O&G360: Can you talk a little bit more about that facility and terminal? Is that a rail terminal, or what is that?
No, it’s basically an oil treating facility; it handles twenty five thousand barrels a day of fluid so you truck your effluent into it. Some of the field is piped—pipeline tied—so that we can pipeline our effluent straight into the facility which then saves the [cost of] transportation and treating at the wellhead.
So it has 25,000 barrels a day of fluid handling capacity. We’re pipeline-tied to an oil terminal and we can deliver close to 7,000 barrels a day of oil directly to that pipeline and that is expandable with just adding more compression and so on, we could push more oil down that line. Also have 26,000 barrels a day of water disposal. Some of the lower Mannville plays to the east of us have 25% to 35% water cut, so it’s much easier to dispose of the water—treat it in the facility, separate it and then dispose of it.

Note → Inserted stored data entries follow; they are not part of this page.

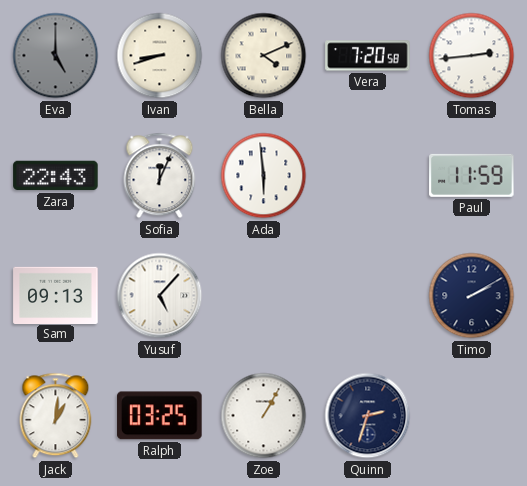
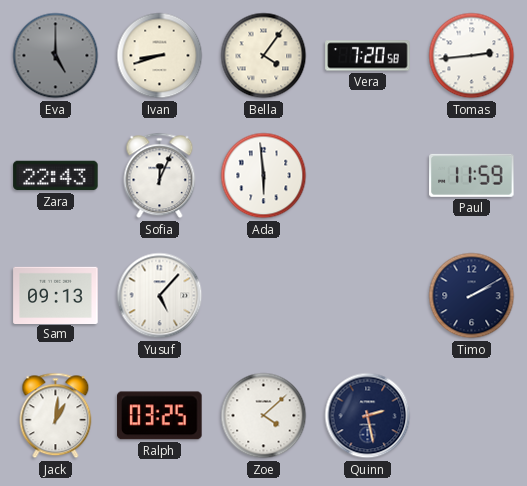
Bella: 4:11 -> 4:06
Zoe: 1:05 -> 4:08
Quinn: 2:33 -> 2:28
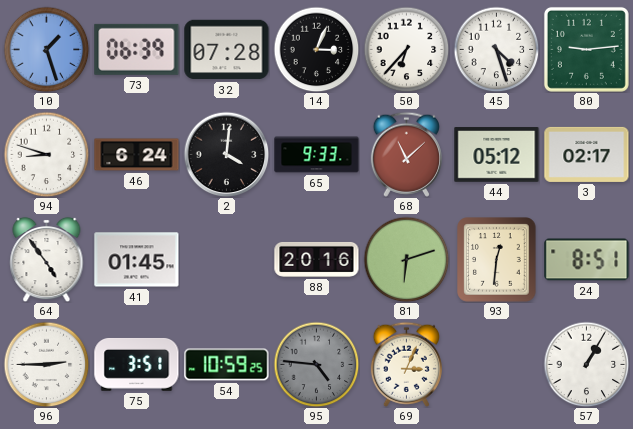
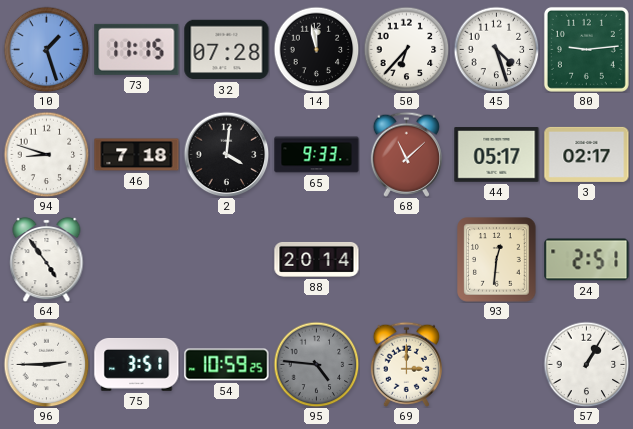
73: 06:39 -> 11:15
14: 3:04 -> 11:58
46: 6:24 -> 7:18
44: 05:12 -> 05:17
41: 01:45 -> none
88: 20:16 -> 20:14
81: 6:12 -> none
24: 8:51 -> 2:51
69: 3:04 -> 3:00
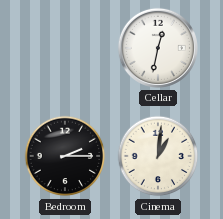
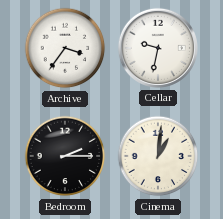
Archive: none -> 3:36
Cellar: 12:32 -> 9:32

Also there’s a gas plant attached to the back of it so it’s about a ten million a day gas plant as it currently sits. And it’s also built for sour spec because it was initially built to handle a Nisku pool which had sour oil in it so we could take the gas associated with any of our oil and run it through there, and with say a million, half a million dollars of compression expansion we can get twenty to twenty five million a day of throughput in terms of gas.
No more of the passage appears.